After cleaning the text to some degree, we are able to count 5,450 unique words. 

# 3. Taking the most common words, how many unique words represent half of the total words in the corpus?

This is a great opportunity to apply stop word removal. 

In [None]:
stop_words = stopwords.words('english')

stem2=[w for w in stem if w not in stop_words]

Lets examine the most common words that represent half the total words in the corpus in two ways. Lets see how the counts look when we remove stop works and when we dont. Lets look at when we don't remove stop words first. 

In [None]:
fd = nltk.FreqDist(words)

top_words = fd.most_common(200)

i = 0

half_words = []

for w in top_words:
    
    if i >= len(raw_tok)/2:
        
        break
        
    else:
        
        i = i + w[1]
        
        half_words.append(w)
        
pd.DataFrame(half_words, columns = ['Words','Count']).head(10)



In [None]:
len(half_words)

This result is expected. Without removing any stop words, words such as the or and will appear freqently. 

In [None]:
fd = nltk.FreqDist(stem2)

top_words = fd.most_common(200)

i = 0

half_words = []

for w in top_words:
    
    if i >= len(raw_tok)/2:
        
        break
        
    else:
        
        i = i + w[1]
        
        half_words.append(w)
        
pd.DataFrame(half_words, columns = ['Words','Count']).head(10)



In [None]:
len(half_words)

We get a much different picture when we consider removing the stems from common words in addition to the stop words. 166 unique words make half the corpus with stopwords and stems vs 200 unique words that make half the corpus without stems and stopwords. 

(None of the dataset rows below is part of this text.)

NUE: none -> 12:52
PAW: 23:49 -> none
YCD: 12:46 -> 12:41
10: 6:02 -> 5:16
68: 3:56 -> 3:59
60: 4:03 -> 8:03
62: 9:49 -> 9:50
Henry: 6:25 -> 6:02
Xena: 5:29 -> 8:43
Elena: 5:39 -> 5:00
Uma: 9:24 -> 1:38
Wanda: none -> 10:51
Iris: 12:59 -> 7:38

# 4. Identify the 200 highest frequency words in this corpus.

From part 3, we know that stop words are most likely going to be present in the top 200 words by frequency. We can verify this with the code below and see how it compares to the stop words and stems removed. 

In [None]:
fd = nltk.FreqDist(words)

top_words = fd.most_common(200)

print(pd.DataFrame(top_words, columns = ['Word', 'Count']).head(200))

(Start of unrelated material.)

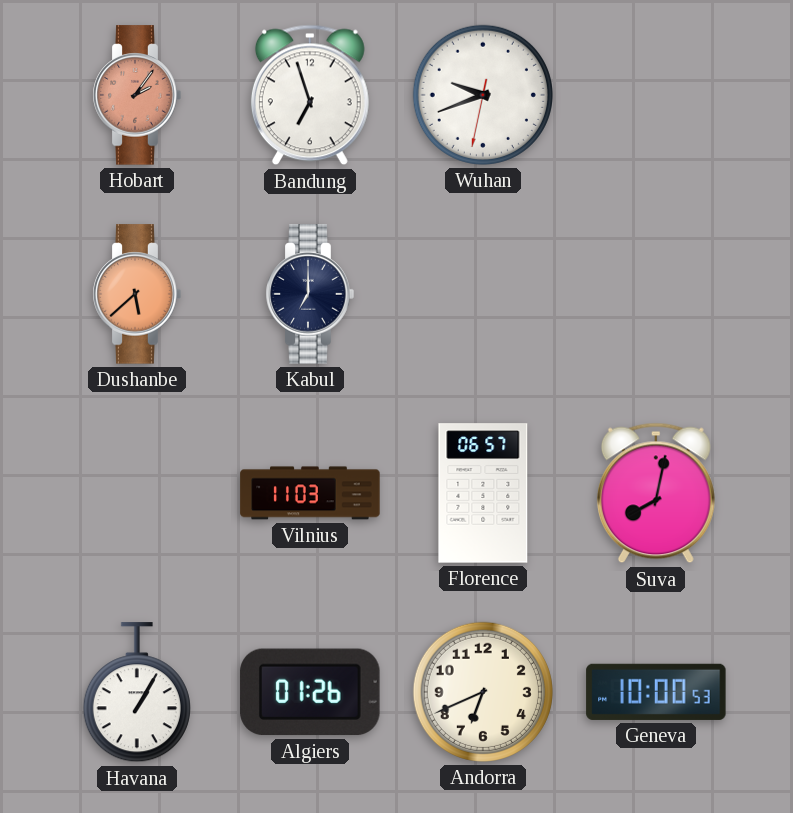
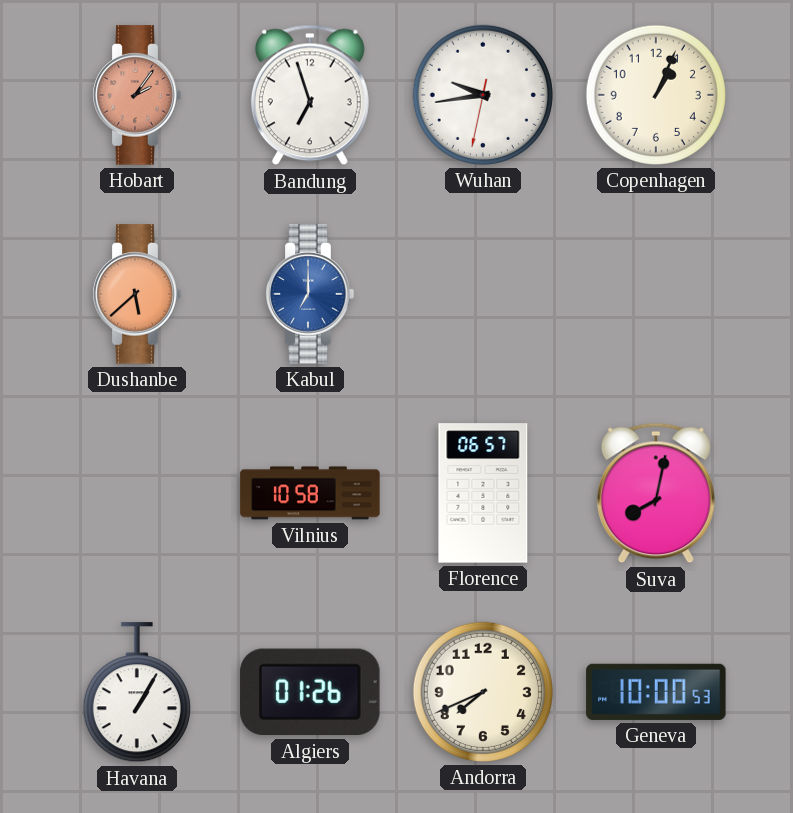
Wuhan: 9:41 -> 9:43
Copenhagen: none -> 1:04
Kabul dial: navy -> blue
Vilnius: 11:03 -> 10:58
Andorra: 6:41 -> 7:41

# 5. Create a graph that shows the relative frequency of these 200 words.

In [None]:
plot.figure(figsize=(18, 10))

plot.xticks(rotation=90)

plot.rc('xtick', labelsize=7) 

plot.title("Relative Frequency of Top 200 Words")

fd.plot(200)

The words are difficult to see so lets see a more drilled down version of perhaps the top 100 words. 

In [None]:
plot.figure(figsize=(18, 10))

plot.xticks(rotation=90)

plot.rc('xtick', labelsize=10) 

plot.title("Relative Frequency of Top 100 Words")

fd.plot(100)

# 6. Does the observed relative frequency of these words follow Zipf’s law? Explain.

Lets first understand what Zipf's law is. Zipf's law states that for any corpus in a natural language system, the word frequency has an inverse relationship to the rank in its frequency distribution. In our system, we see this law at play. Our frequency table shows a word such as "the" being the highest ranked. We also know from the law, generally if a word occurs n times,then the next word in the rank occurs n/2 times however as we can see in our frequency plots, this law does not generally apply directly but rather directionaly. 

# 7. In what ways do you think the frequency of the words in this corpus differ from “all words in all corpora.”

I believe that the frequency of words in this corpus, while not exactly matching zipf's law are going to have a very similar distribution. We can even make the hypothesis that the log scale will be close to linear not only in this corupus but all words in corpora.